**TRY IT:** Collect all lines containing the word "CONSOLE" from the data.

══ RAW DATA

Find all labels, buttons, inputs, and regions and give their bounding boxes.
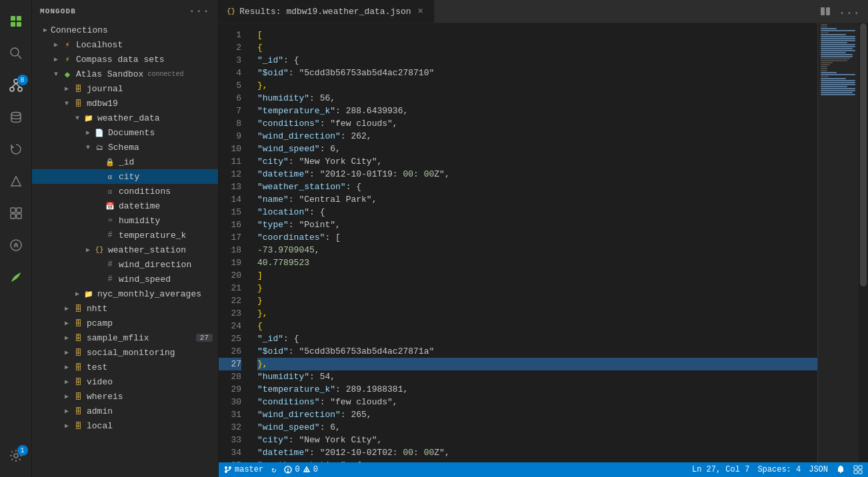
- activity-refresh[interactable]: [0, 133, 32, 165]
- sidebar-title: MONGODB: [40, 7, 76, 15]
- more-actions[interactable]: ···: [836, 4, 863, 23]
- sidebar-item-field-city[interactable]: α city: [32, 169, 218, 184]
- localhost-icon: ⚡: [61, 39, 73, 51]
- social-monitoring-label: social_monitoring: [87, 348, 175, 358]
- status-position[interactable]: Ln 27, Col 7: [692, 465, 749, 474]
- svg-point-27: [288, 472, 289, 472]
- activity-databases[interactable]: [0, 101, 32, 133]
- sidebar-item-field-wind-speed[interactable]: # wind_speed: [32, 272, 218, 286]
- weather-station-icon: {}: [93, 244, 105, 256]
- svg-rect-15: [11, 214, 15, 219]
- tab-close[interactable]: ×: [415, 6, 426, 17]
- sidebar-item-atlas[interactable]: ▼ ◆ Atlas Sandbox connected: [32, 67, 218, 81]
- sidebar-item-field-id[interactable]: 🔒 _id: [32, 155, 218, 169]
- sidebar-dots[interactable]: ···: [189, 5, 210, 17]
- weather-data-label: weather_data: [97, 113, 160, 123]
- sidebar-item-sample-mflix[interactable]: ▶ 🗄 sample_mflix 27: [32, 330, 218, 345]
- sidebar-item-compass[interactable]: ▶ ⚡ Compass data sets: [32, 52, 218, 67]
- activity-settings[interactable]: 1: [0, 440, 32, 472]
- sidebar-item-test[interactable]: ▶ 🗄 test: [32, 360, 218, 374]
- status-errors[interactable]: 0 0: [284, 465, 317, 474]
- sidebar-item-journal[interactable]: ▶ 🗄 journal: [32, 81, 218, 96]
- sidebar-item-field-datetime[interactable]: 📅 datetime: [32, 199, 218, 213]
- activity-schema[interactable]: [0, 197, 32, 229]
- sidebar: MONGODB ··· ▶ Connections ▶ ⚡ Localhost …: [32, 0, 219, 477]
- nhtt-label: nhtt: [87, 304, 107, 314]
- status-bell[interactable]: [836, 465, 845, 474]
- sidebar-item-field-conditions[interactable]: α conditions: [32, 184, 218, 199]
- sidebar-item-local[interactable]: ▶ 🗄 local: [32, 418, 218, 433]
- sidebar-item-connections[interactable]: ▶ Connections: [32, 23, 218, 37]
- status-sync[interactable]: ↻: [271, 465, 276, 475]
- minimap: [817, 23, 859, 462]
- activity-indexes[interactable]: [0, 229, 32, 261]
- scrollbar-track[interactable]: [859, 23, 868, 462]
- compass-chevron: ▶: [51, 54, 61, 65]
- atlas-label: Atlas Sandbox: [76, 69, 143, 79]
- atlas-connected-tag: connected: [147, 71, 183, 78]
- status-spaces[interactable]: Spaces: 4: [757, 465, 801, 474]
- status-branch[interactable]: master: [224, 465, 263, 474]
- branch-name: master: [235, 465, 263, 474]
- sidebar-item-pcamp[interactable]: ▶ 🗄 pcamp: [32, 316, 218, 330]
- activity-bar: 8: [0, 0, 32, 477]
- sidebar-item-mdbw19[interactable]: ▼ 🗄 mdbw19: [32, 96, 218, 111]
- activity-aggregation[interactable]: [0, 165, 32, 197]
- svg-rect-16: [17, 214, 21, 219]
- sidebar-item-field-humidity[interactable]: ≈ humidity: [32, 213, 218, 228]
- localhost-chevron: ▶: [51, 39, 61, 50]
- localhost-label: Localhost: [76, 40, 123, 50]
- svg-point-18: [14, 454, 18, 458]
- sidebar-item-whereis[interactable]: ▶ 🗄 whereis: [32, 389, 218, 404]
- sidebar-item-video[interactable]: ▶ 🗄 video: [32, 374, 218, 389]
- split-editor-action[interactable]: [817, 3, 833, 23]
- svg-rect-32: [854, 470, 857, 474]
- status-layout[interactable]: [853, 465, 863, 474]
- field-city-icon: α: [104, 171, 116, 183]
- svg-point-11: [11, 113, 21, 116]
- activity-logo[interactable]: [0, 5, 32, 37]
- sidebar-item-nyc-monthly[interactable]: ▶ 📁 nyc_monthly_averages: [32, 286, 218, 301]
- sidebar-item-localhost[interactable]: ▶ ⚡ Localhost: [32, 37, 218, 52]
- tab-results[interactable]: {} Results: mdbw19.weather_data.json ×: [219, 0, 435, 23]
- activity-search[interactable]: [0, 37, 32, 69]
- svg-point-4: [11, 48, 19, 56]
- mdbw19-chevron: ▼: [61, 98, 72, 109]
- status-encoding[interactable]: JSON: [809, 465, 828, 474]
- local-icon: 🗄: [72, 420, 84, 432]
- sidebar-item-documents[interactable]: ▶ 📄 Documents: [32, 125, 218, 140]
- mdbw19-icon: 🗄: [72, 97, 84, 109]
- documents-label: Documents: [108, 128, 155, 138]
- field-humidity-label: humidity: [119, 216, 160, 226]
- nyc-monthly-icon: 📁: [83, 288, 95, 300]
- sidebar-item-field-wind-direction[interactable]: # wind_direction: [32, 257, 218, 272]
- atlas-chevron: ▼: [51, 69, 61, 79]
- sidebar-item-nhtt[interactable]: ▶ 🗄 nhtt: [32, 301, 218, 316]
- sidebar-item-weather-station[interactable]: ▶ {} weather_station: [32, 242, 218, 257]
- sidebar-item-schema[interactable]: ▼ 🗂 Schema: [32, 140, 218, 155]
- test-label: test: [87, 362, 107, 372]
- code-editor[interactable]: [ { "_id": { "$oid": "5cdd3b56753ab5d4ac…: [252, 23, 868, 462]
- weather-data-icon: 📁: [83, 112, 95, 124]
- activity-leaf[interactable]: [0, 261, 32, 293]
- warning-count: 0: [313, 465, 318, 474]
- tab-icon: {}: [227, 7, 235, 15]
- sidebar-item-social-monitoring[interactable]: ▶ 🗄 social_monitoring: [32, 345, 218, 360]
- error-count: 0: [295, 465, 299, 474]
- activity-connections[interactable]: 8: [0, 69, 32, 101]
- sidebar-item-admin[interactable]: ▶ 🗄 admin: [32, 404, 218, 418]
- scrollbar-thumb[interactable]: [860, 23, 867, 286]
- svg-rect-0: [11, 16, 15, 21]
- schema-label: Schema: [108, 143, 139, 153]
- svg-point-29: [306, 471, 307, 472]
- svg-rect-2: [11, 22, 15, 27]
- mdbw19-label: mdbw19: [87, 99, 118, 109]
- sidebar-item-field-temperature[interactable]: # temperature_k: [32, 228, 218, 242]
- sidebar-item-weather-data[interactable]: ▼ 📁 weather_data: [32, 111, 218, 125]
- field-id-label: _id: [119, 157, 134, 167]
- position-text: Ln 27, Col 7: [692, 465, 749, 474]
- svg-point-21: [225, 466, 227, 469]
- admin-chevron: ▶: [61, 406, 72, 416]
- field-datetime-label: datetime: [119, 201, 160, 211]
- status-left: master ↻ 0 0: [224, 465, 318, 475]
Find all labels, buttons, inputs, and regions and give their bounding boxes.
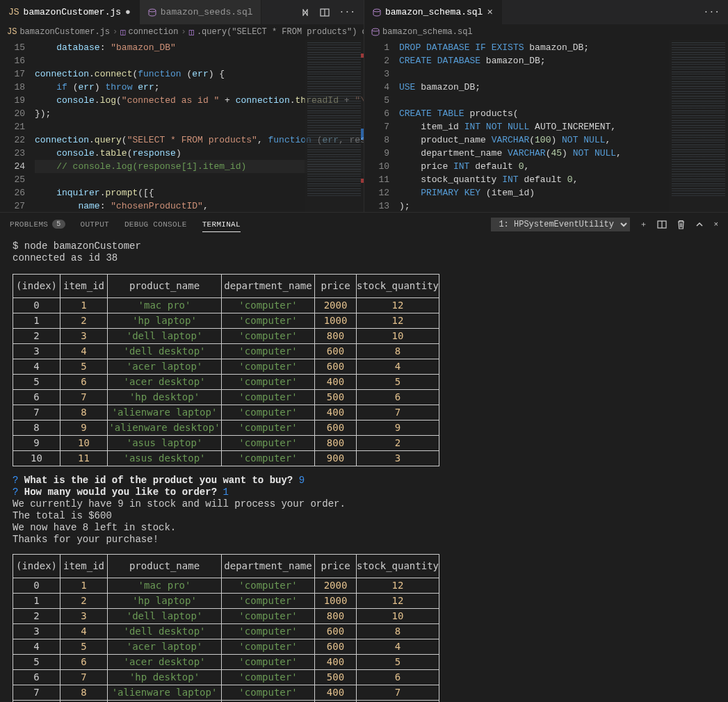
- terminal-line: Thanks for your purchase!: [13, 534, 715, 546]
- products-table: (index)item_idproduct_namedepartment_nam…: [13, 274, 439, 466]
- js-file-icon: JS: [7, 27, 17, 37]
- chevron-right-icon: ›: [181, 27, 186, 37]
- terminal-output[interactable]: $ node bamazonCustomer connected as id 3…: [0, 236, 728, 702]
- problems-count-badge: 5: [52, 220, 65, 229]
- breadcrumb-right[interactable]: bamazon_schema.sql: [364, 24, 728, 40]
- symbol-icon: ◫: [120, 27, 125, 38]
- code-editor-left[interactable]: 15161718192021222324252627 database: "ba…: [0, 40, 364, 212]
- terminal-line: connected as id 38: [13, 252, 715, 264]
- products-table-updated: (index)item_idproduct_namedepartment_nam…: [13, 554, 439, 702]
- panel-actions: 1: HPSystemEventUtility ＋ ×: [491, 218, 718, 231]
- minimap[interactable]: [669, 40, 728, 212]
- panel-tab-terminal[interactable]: TERMINAL: [202, 220, 241, 232]
- breadcrumb-part: .query("SELECT * FROM products") callbac…: [197, 27, 364, 37]
- tabs-left: JS bamazonCustomer.js ● bamazon_seeds.sq…: [0, 0, 364, 24]
- terminal-line: The total is $600: [13, 510, 715, 522]
- tab-label: bamazon_seeds.sql: [161, 7, 253, 17]
- chevron-right-icon: ›: [113, 27, 118, 37]
- breadcrumb-left[interactable]: JS bamazonCustomer.js › ◫ connection › ◫…: [0, 24, 364, 40]
- code-editor-right[interactable]: 12345678910111213 DROP DATABASE IF EXIST…: [364, 40, 728, 212]
- line-gutter: 12345678910111213: [364, 40, 399, 212]
- symbol-icon: ◫: [189, 27, 194, 38]
- js-file-icon: JS: [8, 7, 19, 17]
- breadcrumb-file: bamazonCustomer.js: [19, 27, 110, 37]
- terminal-selector-dropdown[interactable]: 1: HPSystemEventUtility: [491, 218, 630, 231]
- tabs-right: bamazon_schema.sql × ···: [364, 0, 728, 24]
- tab-actions-right: ···: [695, 0, 728, 24]
- line-gutter: 15161718192021222324252627: [0, 40, 35, 212]
- sql-file-icon: [371, 28, 380, 36]
- terminal-line: We now have 8 left in stock.: [13, 522, 715, 534]
- tab-bamazon-seeds[interactable]: bamazon_seeds.sql: [140, 0, 262, 24]
- tab-bamazon-customer[interactable]: JS bamazonCustomer.js ●: [0, 0, 140, 24]
- terminal-line: ? How many would you like to order? 1: [13, 487, 715, 498]
- editor-pane-left: JS bamazonCustomer.js ● bamazon_seeds.sq…: [0, 0, 364, 212]
- terminal-line: ? What is the id of the product you want…: [13, 475, 715, 487]
- svg-point-0: [149, 9, 156, 12]
- svg-point-3: [373, 9, 380, 12]
- close-icon[interactable]: ×: [487, 7, 492, 18]
- editor-pane-right: bamazon_schema.sql × ··· bamazon_schema.…: [364, 0, 728, 212]
- sql-file-icon: [148, 8, 156, 17]
- more-actions-icon[interactable]: ···: [704, 7, 720, 17]
- close-panel-icon[interactable]: ×: [713, 220, 718, 229]
- maximize-panel-icon[interactable]: [695, 220, 704, 229]
- kill-terminal-icon[interactable]: [677, 220, 686, 229]
- split-editor-icon[interactable]: [320, 8, 330, 17]
- terminal-line: We currently have 9 in stock and will pr…: [13, 498, 715, 510]
- minimap[interactable]: [305, 40, 364, 212]
- unsaved-indicator-icon: ●: [125, 7, 131, 17]
- breadcrumb-part: connection: [128, 27, 178, 37]
- new-terminal-icon[interactable]: ＋: [640, 219, 647, 229]
- bottom-panel: PROBLEMS 5 OUTPUT DEBUG CONSOLE TERMINAL…: [0, 212, 728, 702]
- tab-label: bamazon_schema.sql: [385, 7, 483, 17]
- tab-label: bamazonCustomer.js: [24, 7, 121, 17]
- tab-actions-left: ···: [292, 0, 364, 24]
- compare-changes-icon[interactable]: [300, 8, 310, 17]
- sql-file-icon: [373, 8, 381, 17]
- panel-tab-output[interactable]: OUTPUT: [81, 220, 109, 229]
- svg-point-4: [372, 28, 379, 31]
- tab-bamazon-schema[interactable]: bamazon_schema.sql ×: [364, 0, 502, 24]
- breadcrumb-file: bamazon_schema.sql: [382, 27, 473, 37]
- panel-tab-problems[interactable]: PROBLEMS 5: [10, 220, 65, 229]
- panel-tab-debug[interactable]: DEBUG CONSOLE: [124, 220, 187, 229]
- terminal-line: $ node bamazonCustomer: [13, 240, 715, 252]
- panel-tabs: PROBLEMS 5 OUTPUT DEBUG CONSOLE TERMINAL…: [0, 213, 728, 236]
- more-actions-icon[interactable]: ···: [339, 7, 355, 17]
- split-terminal-icon[interactable]: [657, 220, 667, 229]
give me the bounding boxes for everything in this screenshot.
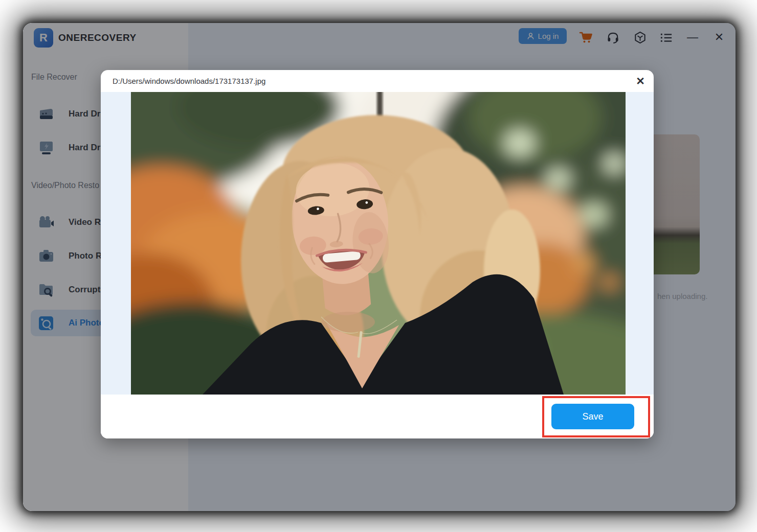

════

**ANSWER TO THIS TASK:**
- bottom-panel: PROBLEMS 5 OUTPUT DEBUG CONSOLE TERMINAL…: [0, 212, 728, 702]
- panel-tab-debug[interactable]: DEBUG CONSOLE: [124, 220, 187, 229]
- panel-tabs: PROBLEMS 5 OUTPUT DEBUG CONSOLE TERMINAL…: [0, 213, 728, 236]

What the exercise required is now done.